Seyyid Kutub, İslam coğrafyasında yirminci asırda parlayan bir yıldızdır. Kimileri “yıldızla yollarını buluyorlar” (Nahl, 16/16) ayetinin belirttiği gibi bu yıldızın ışığında yolunu bulurken, kimilerinin de ışığının şiddetinden herhalde gözleri kamaşmaktadır. Akrabalığı bulunmayan Lübnanlı edebiyatçı yazar Muhammed Ali Kutub’un Sevratu’l-Fikri’l-İslami Ev Seyyid Kutub (İslam Devrimi Yahut Seyyid Kutub) kitabında söylediği gibi Kutub, bütün şekilleriyle cahiliyeye karşı bir devrimcidir, zalim yönetimlere ve yöneticilere karşı bir devrimcidir, sömürüye karşı bir devrimcidir, din bezirgânlarına karşı bir devrimcidir, yobazlığa, hurafeliğe ve softalığa karşı bir devrimcidir vd. Onun devrimciliğini kendi çıkarları için sakıncalı yahut tehlikeli görenler ona zehirli oklarını yöneltirken, tevhidi İslam anlayışına ayak uyduramayanlar da ördükleri ve adına din dedikleri örümcek ağlarının bir bir çöktüğünü gördükleri için kendisine ayak bağı olmakta yahut iftira ve karalamalarla toplum üzerinde etkisini sıfırlamaya çalışmaktadırlar. Bilimsel olarak kendisine yöneltilecek bütün eleştirilere hiçbir kimsenin bir şey demeye hakkı olmadığı gibi, haksız, ahlaksız ve gerçekdışı eleştiri ve hakaretlere de hiçbir şekilde tolerans göstermek doğru değildir. Bu çevrelerin kimler olduğunu ve hangi etkenlerle bu şekilde davrandıklarını yukarıda kısaca belirtmeye çalıştım.

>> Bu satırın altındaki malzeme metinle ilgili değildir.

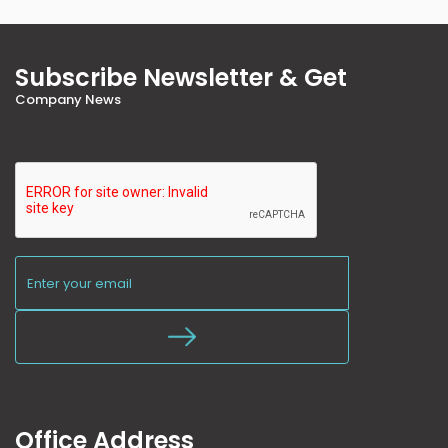
Subscribe Newsletter & Get
Company News
Office Address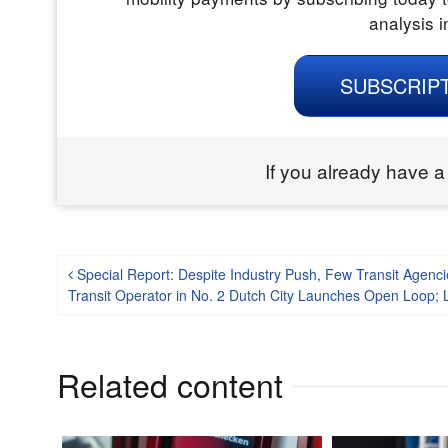
analysis i
SUBSCRIP
If you already have a
Post navigation
Special Report: Despite Industry Push, Few Transit Agenc
Transit Operator in No. 2 Dutch City Launches Open Loop; L
Related content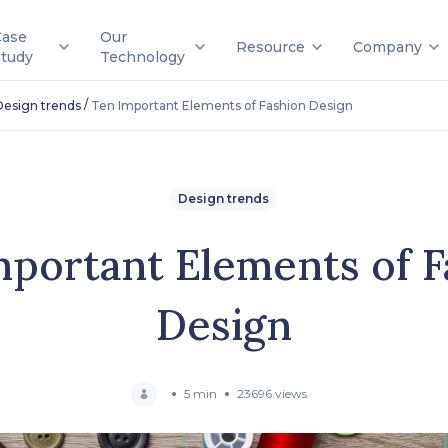
Case
Our
Resource
Company
Study
Technology
/
Design trends
Ten Important Elements of Fashion Design
Design trends
mportant Elements of F
Design
5 min
23696 views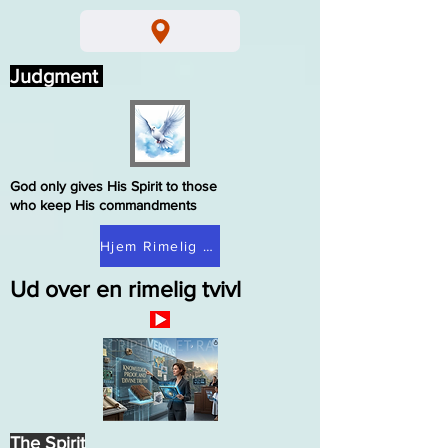
Judgment
God only gives His Spirit to those
who keep His commandments
Hjem Rimelig tvivl
Ud over en rimelig tvivl
The Spirit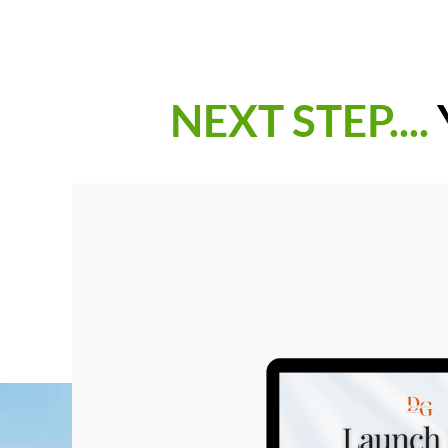
NEXT STEP....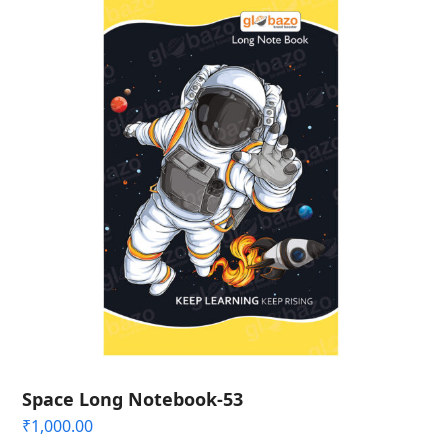
Space Long Notebook-53
₹
1,000.00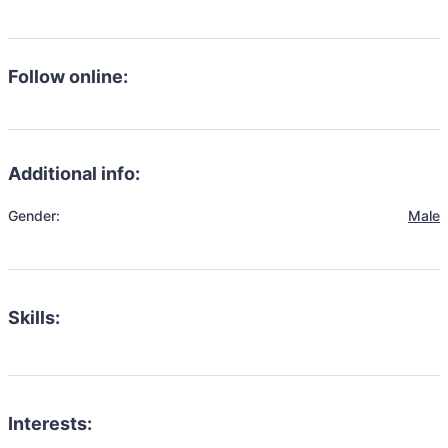
Follow online:
Additional info:
Gender:
Male
Skills:
Interests:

Necip Fazıl özeline gelince, üstadın İslam sevgisinde samimi olduğunu düşünmekle beraber İslam’ın ne olduğu konusunda doğru ve yeterli bir bilgiye sahip olduğu kanaatinde değilim. Gerek bu yönünü ve gerekse paraya olan düşkünlüğünü fırsat bilen cahil, yobaz, kasıtlı ve kötü niyetli kimi çevreler onu İbni Teymiyye, Muhammed Abduh, Seyyid Kutub, Muhammed Hamidullah gibi İslam âlimleri aleyhine konuşturmuş ve çirkin emellerine alet etmişlerdir. 1971 yılında Konya’da verdiği bir konferansta sözün dolaşıp İbni Teymiyye’ye geldiğini ve üstadın “İbni Teymiyye kâfirdir!” deyince salonun alkıştan inlediğini gördüğümde gözlerime inanamadım. Nitekim 1974–76 yıllarından birinde Mehmed Şevket Eygi’nin çıkardığı Büyük Gazete’de “Mevdudi hakkında ne dersiniz?” sorusuna Ahmed Davudoğlu’nun “Kitaplarını okumadım ama duyduğum kadarıyla felsefe ile iştigal etmektedir.” sözlerini okuyunca aynı şekilde kulaklarıma inanamadım. Hele Saadet-i Ebediye yazarının ve izleyicilerinin yirminci yüzyılda derin uykulara dalmış Müslümanların gözlerini açmak için dişini tırnağına takarak çalışan Abduh, Afgani, Mevdudi, Kutub, Hamidullah gibi âlimleri karalamaya ve etkilerini sıfırlamaya çalışmalarını haklı, mantıklı ve bilimsel gösterecek hiçbir bilginin olmadığını esefle müşahede ettim.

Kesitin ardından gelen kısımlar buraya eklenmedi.